Neuss-Grevenbroicher Zeitung Neuss
Brieffreundschaften halfen Senioren in Corona-isolation
Schüler des Pascal-gymnasiums sendeten stapelweise Post in das „Haus St. Martinus“in Wevelinghoven.
WEVELINGHOVEN (wilp) Siegrid Dürselen erinnert sich gut an den ersten Brief, den sie von Schülerin Vivienne Heister bekommen hat. „Ich war direkt begeistert“, sagt die 81-Jährige, die seit rund zwei Jahren in der Senioreneinrichtung „Haus St. Martinus“lebt. Wegen der Pandemie blieben sie und die anderen Bewohner wochenlang von der Außenwelt isoliert. Briefe, Bilder, Karten und selbst gebackene Kuchen von vielen Grevenbroichern halfen, die schwierige Phase zu überstehen.

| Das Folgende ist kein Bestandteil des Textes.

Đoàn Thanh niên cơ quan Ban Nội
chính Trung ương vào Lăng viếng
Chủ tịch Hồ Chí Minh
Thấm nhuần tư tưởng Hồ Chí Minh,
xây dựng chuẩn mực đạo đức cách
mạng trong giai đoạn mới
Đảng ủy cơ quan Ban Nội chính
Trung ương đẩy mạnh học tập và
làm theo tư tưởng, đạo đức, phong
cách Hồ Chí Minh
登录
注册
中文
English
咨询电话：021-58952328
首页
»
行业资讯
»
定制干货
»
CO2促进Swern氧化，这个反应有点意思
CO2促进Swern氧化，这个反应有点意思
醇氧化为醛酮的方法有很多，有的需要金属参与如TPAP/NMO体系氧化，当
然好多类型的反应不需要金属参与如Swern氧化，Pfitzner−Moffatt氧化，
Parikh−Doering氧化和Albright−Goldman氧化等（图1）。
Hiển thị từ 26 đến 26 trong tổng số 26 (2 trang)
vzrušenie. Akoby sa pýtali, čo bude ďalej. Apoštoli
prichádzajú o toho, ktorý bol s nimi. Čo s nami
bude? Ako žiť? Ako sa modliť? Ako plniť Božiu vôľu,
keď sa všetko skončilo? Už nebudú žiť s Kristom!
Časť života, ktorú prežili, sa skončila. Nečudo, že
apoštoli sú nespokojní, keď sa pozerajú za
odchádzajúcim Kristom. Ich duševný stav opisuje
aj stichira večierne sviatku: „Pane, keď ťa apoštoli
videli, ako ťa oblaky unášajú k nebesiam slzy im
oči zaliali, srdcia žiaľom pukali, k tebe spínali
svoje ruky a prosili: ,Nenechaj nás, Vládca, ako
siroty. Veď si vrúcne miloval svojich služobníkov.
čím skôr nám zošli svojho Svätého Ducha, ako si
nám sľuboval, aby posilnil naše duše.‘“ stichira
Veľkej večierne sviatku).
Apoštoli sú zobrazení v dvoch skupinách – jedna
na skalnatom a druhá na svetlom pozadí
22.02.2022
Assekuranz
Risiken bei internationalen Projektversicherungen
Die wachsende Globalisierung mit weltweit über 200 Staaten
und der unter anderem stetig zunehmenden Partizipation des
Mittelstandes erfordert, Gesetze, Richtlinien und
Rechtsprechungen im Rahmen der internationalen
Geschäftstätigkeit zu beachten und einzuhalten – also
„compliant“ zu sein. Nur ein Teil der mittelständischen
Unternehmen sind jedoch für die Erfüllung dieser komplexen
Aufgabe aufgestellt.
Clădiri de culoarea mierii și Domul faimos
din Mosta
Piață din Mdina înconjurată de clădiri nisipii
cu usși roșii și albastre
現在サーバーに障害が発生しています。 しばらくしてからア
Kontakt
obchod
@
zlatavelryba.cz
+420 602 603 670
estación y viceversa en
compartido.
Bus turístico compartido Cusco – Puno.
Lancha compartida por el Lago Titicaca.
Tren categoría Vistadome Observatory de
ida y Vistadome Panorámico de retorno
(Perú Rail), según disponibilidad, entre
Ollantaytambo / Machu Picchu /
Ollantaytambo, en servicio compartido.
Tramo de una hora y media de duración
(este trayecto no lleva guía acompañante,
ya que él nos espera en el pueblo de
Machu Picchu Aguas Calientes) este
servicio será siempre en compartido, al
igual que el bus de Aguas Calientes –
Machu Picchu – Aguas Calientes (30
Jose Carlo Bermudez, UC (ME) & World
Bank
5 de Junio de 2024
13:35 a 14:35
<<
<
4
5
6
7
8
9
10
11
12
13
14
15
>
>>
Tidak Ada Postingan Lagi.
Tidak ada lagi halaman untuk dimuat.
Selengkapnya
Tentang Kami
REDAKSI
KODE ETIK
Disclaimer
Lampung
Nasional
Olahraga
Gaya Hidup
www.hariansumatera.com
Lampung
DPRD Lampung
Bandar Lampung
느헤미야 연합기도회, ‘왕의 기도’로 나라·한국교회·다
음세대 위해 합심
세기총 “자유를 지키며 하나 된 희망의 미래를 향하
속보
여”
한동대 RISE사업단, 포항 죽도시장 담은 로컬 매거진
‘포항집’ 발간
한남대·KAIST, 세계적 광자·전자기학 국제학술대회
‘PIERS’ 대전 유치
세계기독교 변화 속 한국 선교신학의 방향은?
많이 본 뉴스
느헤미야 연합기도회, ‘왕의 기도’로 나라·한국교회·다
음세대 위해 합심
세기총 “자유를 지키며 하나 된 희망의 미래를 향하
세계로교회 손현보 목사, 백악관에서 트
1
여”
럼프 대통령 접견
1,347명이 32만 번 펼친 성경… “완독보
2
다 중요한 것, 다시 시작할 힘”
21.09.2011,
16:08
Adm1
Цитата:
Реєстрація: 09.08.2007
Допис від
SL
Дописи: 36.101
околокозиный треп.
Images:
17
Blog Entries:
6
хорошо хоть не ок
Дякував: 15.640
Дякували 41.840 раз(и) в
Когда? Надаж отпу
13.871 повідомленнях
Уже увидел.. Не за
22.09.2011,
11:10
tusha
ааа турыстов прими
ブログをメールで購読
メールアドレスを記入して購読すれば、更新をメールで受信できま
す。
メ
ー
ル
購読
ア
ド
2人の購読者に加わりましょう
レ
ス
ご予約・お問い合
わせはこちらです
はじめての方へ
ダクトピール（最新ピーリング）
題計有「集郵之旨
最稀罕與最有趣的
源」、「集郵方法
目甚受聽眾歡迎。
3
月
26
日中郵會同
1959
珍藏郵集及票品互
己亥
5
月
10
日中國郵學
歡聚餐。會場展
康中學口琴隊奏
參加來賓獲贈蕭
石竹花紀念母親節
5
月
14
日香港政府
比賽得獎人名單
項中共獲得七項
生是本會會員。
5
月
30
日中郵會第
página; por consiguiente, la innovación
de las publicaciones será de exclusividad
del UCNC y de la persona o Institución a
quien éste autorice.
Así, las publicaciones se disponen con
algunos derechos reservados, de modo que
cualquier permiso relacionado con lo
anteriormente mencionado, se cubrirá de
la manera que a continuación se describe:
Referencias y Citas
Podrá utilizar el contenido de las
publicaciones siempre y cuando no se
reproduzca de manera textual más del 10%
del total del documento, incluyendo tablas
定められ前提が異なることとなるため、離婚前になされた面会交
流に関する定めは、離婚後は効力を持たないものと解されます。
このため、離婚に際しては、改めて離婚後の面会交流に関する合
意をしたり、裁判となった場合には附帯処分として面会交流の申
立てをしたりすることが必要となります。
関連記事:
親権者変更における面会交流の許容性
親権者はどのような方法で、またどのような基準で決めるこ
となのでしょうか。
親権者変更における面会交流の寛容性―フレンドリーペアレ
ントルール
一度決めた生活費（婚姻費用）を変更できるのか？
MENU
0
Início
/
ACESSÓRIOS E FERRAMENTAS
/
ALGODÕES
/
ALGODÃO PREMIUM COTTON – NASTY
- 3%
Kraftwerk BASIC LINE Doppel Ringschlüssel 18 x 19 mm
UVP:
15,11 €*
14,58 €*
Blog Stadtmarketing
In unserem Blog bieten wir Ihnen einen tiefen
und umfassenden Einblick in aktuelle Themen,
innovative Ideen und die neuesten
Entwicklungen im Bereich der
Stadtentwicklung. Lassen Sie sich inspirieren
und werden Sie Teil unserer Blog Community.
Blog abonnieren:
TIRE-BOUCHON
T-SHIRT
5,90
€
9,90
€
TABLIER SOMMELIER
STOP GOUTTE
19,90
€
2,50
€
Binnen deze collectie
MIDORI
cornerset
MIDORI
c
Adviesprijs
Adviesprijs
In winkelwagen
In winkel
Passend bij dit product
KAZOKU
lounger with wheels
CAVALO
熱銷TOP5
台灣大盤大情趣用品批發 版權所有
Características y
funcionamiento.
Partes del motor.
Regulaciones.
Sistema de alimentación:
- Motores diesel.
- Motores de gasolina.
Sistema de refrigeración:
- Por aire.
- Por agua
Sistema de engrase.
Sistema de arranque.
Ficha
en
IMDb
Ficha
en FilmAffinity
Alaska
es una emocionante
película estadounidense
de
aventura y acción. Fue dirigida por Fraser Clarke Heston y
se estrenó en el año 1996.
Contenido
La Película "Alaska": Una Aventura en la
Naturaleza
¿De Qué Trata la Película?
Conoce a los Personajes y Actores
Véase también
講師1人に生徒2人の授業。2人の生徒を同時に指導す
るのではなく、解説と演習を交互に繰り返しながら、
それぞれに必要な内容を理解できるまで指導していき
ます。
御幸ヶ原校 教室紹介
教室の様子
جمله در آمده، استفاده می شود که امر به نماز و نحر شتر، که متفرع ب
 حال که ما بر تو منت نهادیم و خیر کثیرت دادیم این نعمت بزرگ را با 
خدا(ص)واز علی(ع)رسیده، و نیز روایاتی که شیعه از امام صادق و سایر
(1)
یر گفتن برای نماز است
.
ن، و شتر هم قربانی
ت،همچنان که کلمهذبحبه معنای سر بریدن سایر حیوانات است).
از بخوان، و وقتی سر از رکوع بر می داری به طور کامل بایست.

Einen ganzen Stapel hat Siegrid Dürselen inzwischen gesammelt, sie bewahrt die Briefe sorgsam wie einen kleinen Schatz in der Schublade in ihrem Zimmer auf. In ihrer Post schreibt Vivienne über Alltägliches. Darüber, dass sie ihren 16. Geburtstag im April wegen Corona nicht richtig feiern oder dass sie eine Zeit lang kein Handball spielen konnte. Und obwohl sich beide nicht kannten, entstand gleich eine innige Brieffreundschaft, die bis heute andauert. „Ich gehe jeden Tag zu unserer Poststation, um zu schauen, ob Vivienne mir wieder geschrieben hat“, sagt die Seniorin.
Seit einem Jahr engagiert sich die Schülerin des Pascal-gymnasiums in der AG „Begegnung der Generationen“. Ideengeber der Kooperation ist Dirk Jansen, Leiter des sozialen Dienstes im „Haus St. Martinus“. 15 Schüler besuchen regelmäßig die Senioreneinrichtung und unternehmen viel mit den Bewohnern des Hauses. Das alles ist durch Corona zeitweise unmöglich geworden.
Bundesweit wurden Besuchsverbote ausgesprochen, um ältere Menschen, die zur Risikogruppe zählen, vor dem Virus zu schützen. Gleich in der Anfangsphase sammelten die Schüler gemeinsam mit Lehrerin Simone Lüderitz Ideen, um den 80 Senioren in dieser schwierigen Zeit etwas Trost zu spenden. „Uns erreichte eine Welle der Hilfsbereitschaft“, freut sich Einrichtungsleiterin Nadja Pienkowski. Mit den vielen Aufmerksamkeiten aus der ganzen Bevölkerung hätten die Mitarbeiter eine „Wand der Zuversicht“aufbauen können, die bei den Senioren sehr beliebt war. „Das hat uns durch eine schwere Zeit getragen“, sagt Pienkowski.
Inzwischen sind Besuche unter Einhaltung von Abstands- und Hygieneregeln wieder zugelassen. Auch die Brieffreundinnen Vivienne Heister und Siegrid Dürselen haben sich erstmals persönlich kennengelernt. „Es war, als würden wir uns schon ewig kennen. Wir kamen aus dem Erzählen gar nicht raus“, sagt die Schülerin, die weiterhin einmal in der Woche einen Brief schreibt.